First, it is clear that he doesn’t understand the way the modern monetary system operates in the sense that taxes do not finance government spending. The pork-barrelling in politics however, does involve “tax” and “spending” bribes because national governments choose to mislead the electorate either intentionally or through ignorance about the true nature of their currency monopoly.
Second, his concept of productivity is very narrow – apparently the dictates of the financial markets determine what is best for society. So it is better to “fund” government spending by selling debt because as you will see he thinks this invokes “market discipline” which is a superior form of discipline according to this argument than that which is exercised via the ballot box.
We might ask why bother with elections? Why not just let Wall Street and its regional derivatives (pun not intended) nominate the government of the day in each nation and give us all “win-win” public spending outcomes? I know – you will say that effectively that is what happens anyway. Probably true.
But Falaschetti thinks that financial markets know best how to use resources:
… financial markets, despite recent credit channel difficulties, discipline public spending better than voting markets do. A “bridge to nowhere,” such as the multimillion-dollar span recently proposed in Alaska, would have a hard time attracting financial capital on a cost-benefit basis. But voting markets can forge ahead anyway, spreading the tax costs of unproductive projects widely while concentrating the benefits onto politically attractive constituencies. By more transparently distinguishing between political redistributions and sound public investment, running deficits can improve government quality.
So you get the drift. “Bridges to nowhere” would not be funded if financial markets were the arbiters. This is the usual argument made about public allocations – that the pattern of spending would not resemble that made by profit maximising capitalists who have to answer to their shareholders.
By the way, the accountability to shareholders is why I tied the Productivity Commission report and this article together.
He talks about “credit channel difficulties” as they were just a hiccup – an aside that hasn’t altered anything much. He seems to forget that the current global economic crisis began as a financial crisis driven by irrational greed and dishonest behaviour within the financial markets. The record of these markets in determining what is a “productive” investment is now highly questionable.
Is Falaschetti really telling us that the $billions that are tied up in collateralised debt obligations and the $US30 trillion outstanding credit default swaps are exemplars of “productive” allocations of capital?
How many people have lost their life savings as a result of the financial markets folly?
How many people in less developed countries have starved from the increased poverty that the financial crisis has imposed on their countries?

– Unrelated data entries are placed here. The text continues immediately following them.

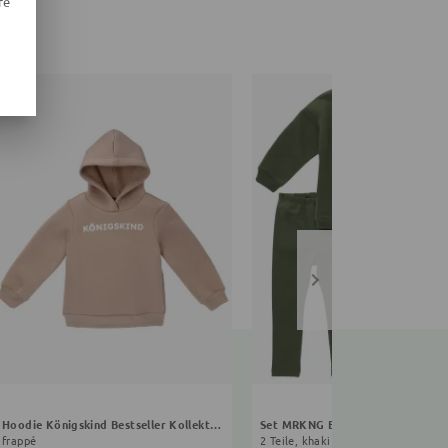
N
re
Hoodie Königskind Bestseller Kollektion
Set MRKNG Bestseller Kollektion
frappé
2 Teile, khaki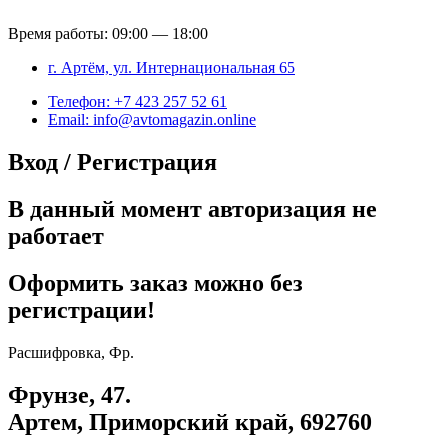
Время работы: 09:00 — 18:00
г. Артём, ул. Интернациональная 65
Телефон: +7 423 257 52 61
Email: info@avtomagazin.online
Вход / Регистрация
В данный момент авторизация не
работает
Оформить заказ можно без
регистрации!
Расшифровка, Фр.
Фрунзе, 47.
Артем, Приморский край, 692760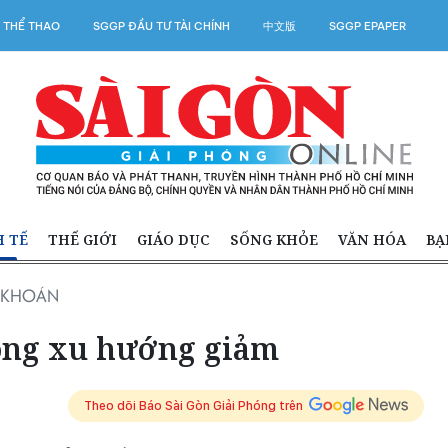
 THỂ THAO
SGGP ĐẦU TƯ TÀI CHÍNH
中文版
SGGP EPAPER
H TẾ
THẾ GIỚI
GIÁO DỤC
SỐNG KHỎE
VĂN HÓA
BẠ
G KHOÁN
rong xu hướng giảm
Theo dõi Báo Sài Gòn Giải Phóng trên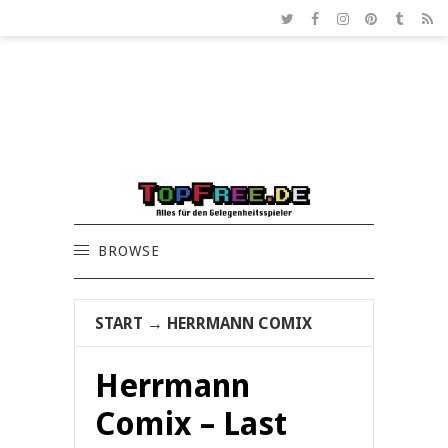
BROWSE
START
→
HERRMANN COMIX
Herrmann
Comix – Last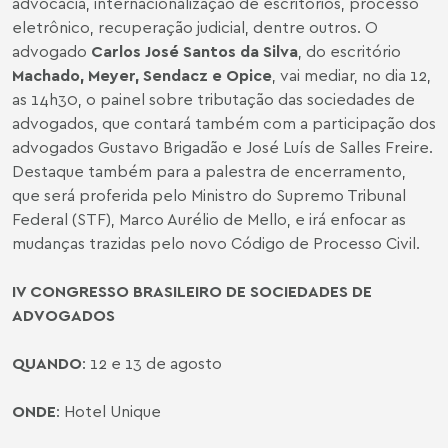
advocacia, internacionalização de escritórios, processo
eletrônico, recuperação judicial, dentre outros. O
advogado
Carlos José Santos da Silva
, do escritório
Machado, Meyer, Sendacz e Opice
, vai mediar, no dia 12,
as 14h30, o painel sobre tributação das sociedades de
advogados, que contará também com a participação dos
advogados Gustavo Brigadão e José Luís de Salles Freire.
Destaque também para a palestra de encerramento,
que será proferida pelo Ministro do Supremo Tribunal
Federal (STF), Marco Aurélio de Mello, e irá enfocar as
mudanças trazidas pelo novo Código de Processo Civil.
IV CONGRESSO BRASILEIRO DE SOCIEDADES DE
ADVOGADOS
QUANDO
: 12 e 13 de agosto
ONDE
: Hotel Unique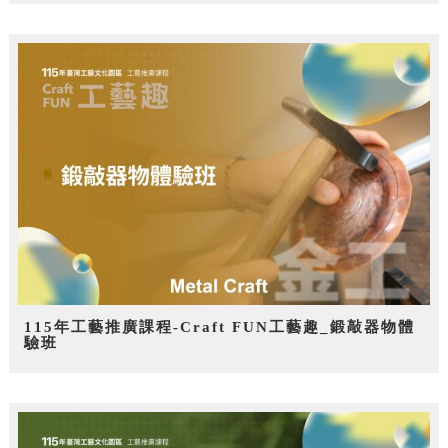
115年工藝推廣課程-Craft FUN工藝趣_鍛敲器物體
驗班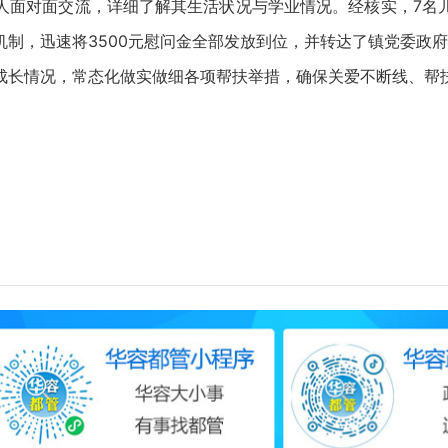
面对面交流，详细了解其生活状况与学业情况。经核实，7名儿
制，迅速将3500元慰问金全部发放到位，并转达了镇党委政
长情况，常态化做实做细各项帮扶举措，确保关爱不断线、帮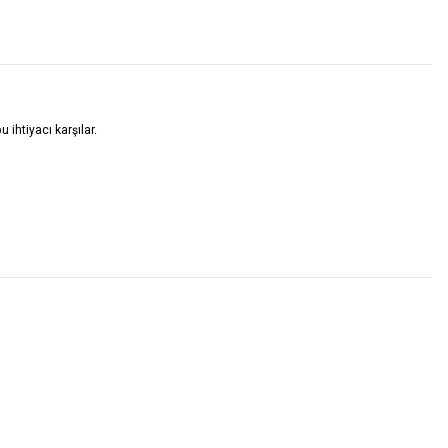
 ihtiyacı karşılar.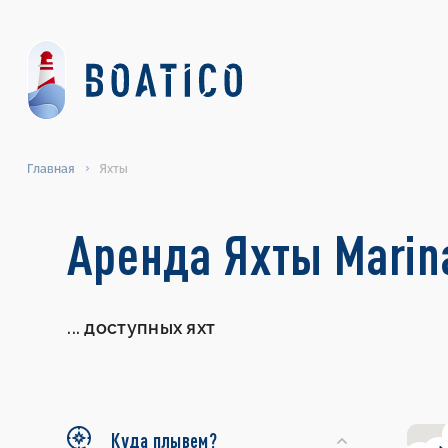
Главная
Яхты
Search
Аренда Яхты Marina
Yachts
...
доступных яхт
Куда плывем?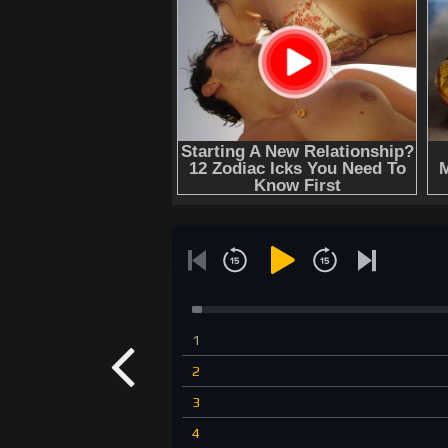
1
2
3
4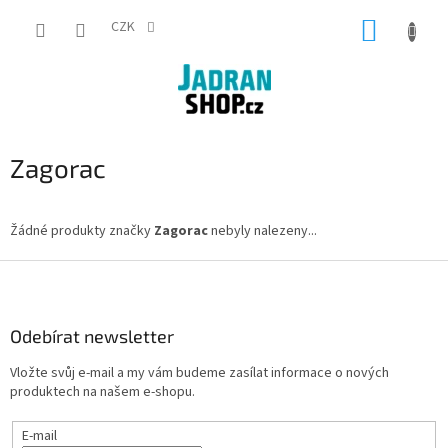
Přejít
NÁKUP
na
CZK
obsah
KOŠÍK
Zagorac
Žádné produkty značky
Zagorac
nebyly nalezeny...
Z
á
p
a
Odebírat newsletter
t
Vložte svůj e-mail a my vám budeme zasílat informace o nových
í
produktech na našem e-shopu.
E-mail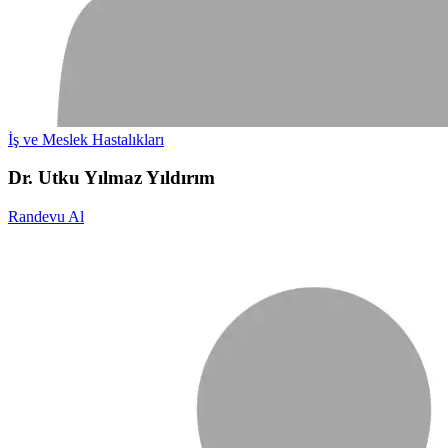
İş ve Meslek Hastalıkları
Dr. Utku Yılmaz Yıldırım
Randevu Al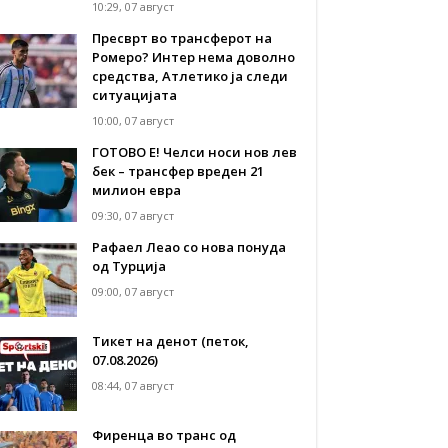
10:29, 07 август
Пресврт во трансферот на
Ромеро? Интер нема доволно
средства, Атлетико ја следи
ситуацијата
10:00, 07 август
ГОТОВО Е! Челси носи нов лев
бек – трансфер вреден 21
милион евра
09:30, 07 август
Рафаел Леао со нова понуда
од Турција
09:00, 07 август
Тикет на денот (петок,
07.08.2026)
08:44, 07 август
Фиренца во транс од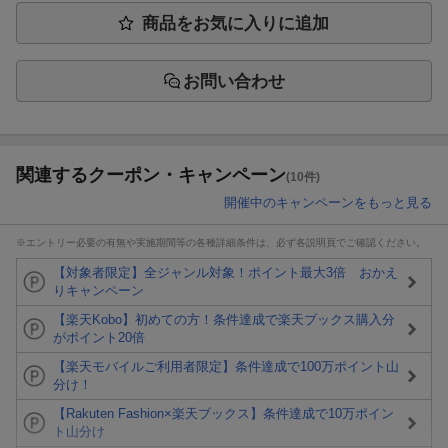
商品をお気に入りに追加
お問い合わせ
関連するクーポン・キャンペーン
(10件)
開催中のキャンペーンをもっと見る
※エントリー必要の有無や実施期間等の各種詳細条件は、必ず各説明頁でご確認ください。
【対象者限定】全ジャンル対象！ポイント最大3倍 おかえ
りキャンペーン
【楽天Kobo】初めての方！条件達成で楽天ブックス購入分
がポイント20倍
【楽天モバイルご利用者限定】条件達成で100万ポイント山
分け！
【Rakuten Fashion×楽天ブックス】条件達成で10万ポイン
ト山分け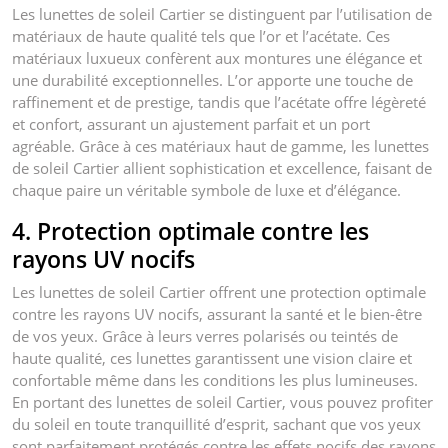
Les lunettes de soleil Cartier se distinguent par l’utilisation de
matériaux de haute qualité tels que l’or et l’acétate. Ces
matériaux luxueux confèrent aux montures une élégance et
une durabilité exceptionnelles. L’or apporte une touche de
raffinement et de prestige, tandis que l’acétate offre légèreté
et confort, assurant un ajustement parfait et un port
agréable. Grâce à ces matériaux haut de gamme, les lunettes
de soleil Cartier allient sophistication et excellence, faisant de
chaque paire un véritable symbole de luxe et d’élégance.
4. Protection optimale contre les
rayons UV nocifs
Les lunettes de soleil Cartier offrent une protection optimale
contre les rayons UV nocifs, assurant la santé et le bien-être
de vos yeux. Grâce à leurs verres polarisés ou teintés de
haute qualité, ces lunettes garantissent une vision claire et
confortable même dans les conditions les plus lumineuses.
En portant des lunettes de soleil Cartier, vous pouvez profiter
du soleil en toute tranquillité d’esprit, sachant que vos yeux
sont parfaitement protégés contre les effets nocifs des rayons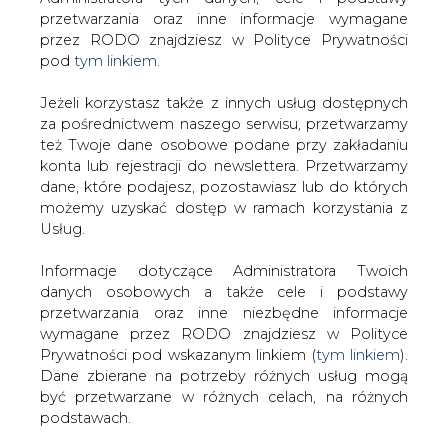
Strona główna
/
HANDEL EMISJAMI CO2
/
Ceny CO2
Jeżeli korzystasz także z innych usług dostępnych
spadły w Europie o 18 proc. po wypowiedzi ministra
za pośrednictwem naszego serwisu, przetwarzamy
Tchórzewskiego - Bloomberg
też Twoje dane osobowe podane przy zakładaniu
konta lub rejestracji do newslettera. Przetwarzamy
2018-09-13 00:00
dane, które podajesz, pozostawiasz lub do których
drukuj
możemy uzyskać dostęp w ramach korzystania z
skomentuj
Usług.
udostępnij
:
Informacje dotyczące Administratora Twoich
danych osobowych a także cele i podstawy
przetwarzania oraz inne niezbędne informacje
wymagane przez RODO znajdziesz w Polityce
Prywatności pod wskazanym linkiem (
tym linkiem
).
Dane zbierane na potrzeby różnych usług mogą
być przetwarzane w różnych celach, na różnych
podstawach.
Pamiętaj, że w związku z przetwarzaniem danych
osobowych przysługuje Ci szereg gwarancji i praw,
a przede wszystkim prawo do odwołania zgody
Ceny CO2 spadły w Europie o 18
oraz prawo sprzeciwu wobec przetwarzania Twoich
proc. po wypowiedzi ministra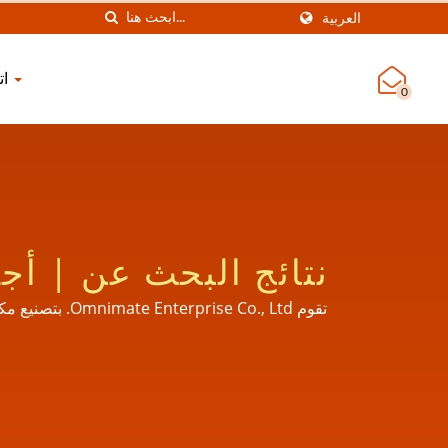
العربية
اتصل بنا
0
نتائج 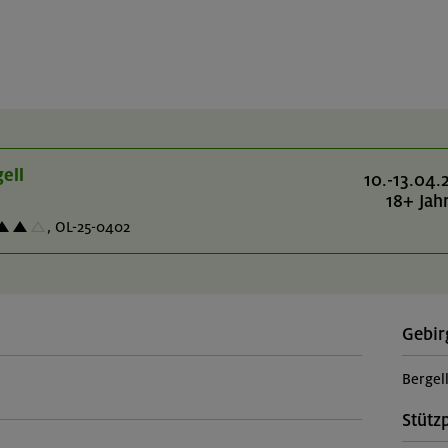
ell
10.-13.04.
18+ Jah
,
OL-25-0402
Gebir
Bergel
Stütz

In this context, I was reminded of the speech Adair Turner, Chairman of the UK Financial Services Authority gave to a dinner at The Mansion House, London on September 22, 2009. He said:
This was the worst crisis for 70 years … a new Great Depression – was only averted by quite exceptional policy measures. Despite these measures major economic harm has occurred. Hundreds of thousands of British people are newly unemployed; tens of thousands have lost houses to repossession; and British citizens will be burdened for many years … because of an economic crisis whose origins lay in the financial system, a crisis cooked up in trading rooms where not just a few but many people earned annual bonuses equal to a lifetime’s earnings of some of those now suffering the consequences. We cannot go back to business as usual and accept the risk that a similar crisis occurs again in ten or 20 years’ time … while the financial services industry performs many economically vital functions, and will continue to play a large and important role in London’s economy, some financial activities which proliferated over the last ten years were ‘socially useless’, and some parts of the system were swollen beyond their optimal size.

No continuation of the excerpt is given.